The LAC virus is an arbovirus that belongs to the Bunyaviridae family. The Bunyaviridae are a family of RNA viruses that are unique when compared to other enveloped, arthropod-borne, viruses in that their virions contain a single-stranded, segmented RNA genome. Serological studies have indicated that some 90 bunyaviruses can be grouped into 11 serogroups with members of each group being serologically more closely related to other members of that group than to members of another group. The LACV belongs to a supergroup known as the Bunyamwera supergroup (Mahy, Berry 62). Arboviruses are transmitted to vertebrates by the bite of certain insects. These insects include the mosquito, tick, and sand fly. This virus is a Baltimore class 5 negative single-stranded RNA virus, and is also classified as a California serogroup virus. The high mutation rate characteristic of many RNA viruses can be expected to lead to some variation in virulence properties of California serogroup viruses. The LACV mutates by both antigenic shift and antigenic drift. This characteristic is achieved only by segmented viruses which LACV happens to be. Antigenic shifts can make hybrid viruses, but these shifts only occur between LACV and other viruses that are closely related to it.

The virions of Bunyaviridae are enveloped (from Golgi apparatus), and spherical in shape. These particular viruses also have no matrix proteins. A lipid membrane envelopes the virus that aids in structural support, and is crucial for their infectivity. This lipid bilayer is sensitive to lipid solvents such as soaps and detergents. Two glycoproteins (G1 and G2) located on the surface of the LACV. These are transmembrane proteins that are vital to this virus's infectivity, because these proteins bind to the host cell. They are the major determinant of virulence transmission in arthropod vectors. The three internal nucleocapsids are circular and somewhat helical in design. Each contains a unique negative-sense viral RNA species, many copies of nucleocapsid protein (N), and a few copies of large protein (L) that is the virus transcriptase and serves as the virus replicase during infection. Bunyaviridae have ambisense RNA that contain 3 segments which are the small (S), medium (M), and large (L) sections.

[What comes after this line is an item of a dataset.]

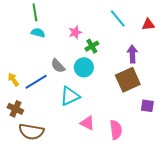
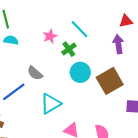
cyan line: (118, 18) -> (79, 29), moved
purple arrow: (132, 54) -> (118, 44), moved
cyan circle: (84, 67) -> (80, 72), moved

The first step in the life cycle of the LACV is attachment. This is mediated by interaction of the viral glycoproteins and cell receptors which are unknown at this time. Next, entry and uncoating occurs by endocytosis of virions and fusion of the viral membrane with the endosomal membrane to release the three nucleocapsids into the cell cytoplasm. It should be mentioned that in this virus fusion to the host cell is pH-dependent. Then primary transcription is performed. This is the synthesis of the three subgenomic, viral complementary mRNA species from the three genome templates. Primary transcription involves the host cell mRNA-derived primers and the virion associated polymerase, and occurs in the cytoplasm. Translation of primary L and S segment mRNAs by free ribosomes and translation of M segment RNAs by membrane-bound ribosomes produce the viral structural and nonstructural proteins which are required for the following replication steps. Primary glycosylation and cotranslational processing of nascent envelope proteins occur in the Golgi.

This is followed by mRNA synthesis (gene expression) and the encapsidation by N protein of full-length, exact copy viral complementary RNA to serve as templates for the next synthesis of genomic RNA. Since viral-complementary RNA lacks a 5' cap, it steals one from the host RNA. Genome RNA replication using the exact copy replicative intermediate before it, provides full length copies of each of the viral RNA species. These RNA species are also in the form of nucleocapsids. Secondary transcription involves the augmented synthesis of the three mRNA species when the newly synthesized viral RNA species are available. There is more S mRNA species than M mRNA species, which in turn is more abundant than the L mRNA. The reasons for these differences are unknown. Further translation, RNA replication and transcription occur in the final stages of infection and during the time when progeny viruses are released. Morphogenesis, including the increase of viral glycoproteins in the Golgi apparatus, terminal glycosylation, attainment of modified host membranes, and budding into the Golgi cisternae leads to the accumulation of virions in the cytoplasmic vesicles. Finally, fusion of cytoplasmic vesicles containing viruses with the surface membrane of the cell results in the release of mature virions by exocytosis.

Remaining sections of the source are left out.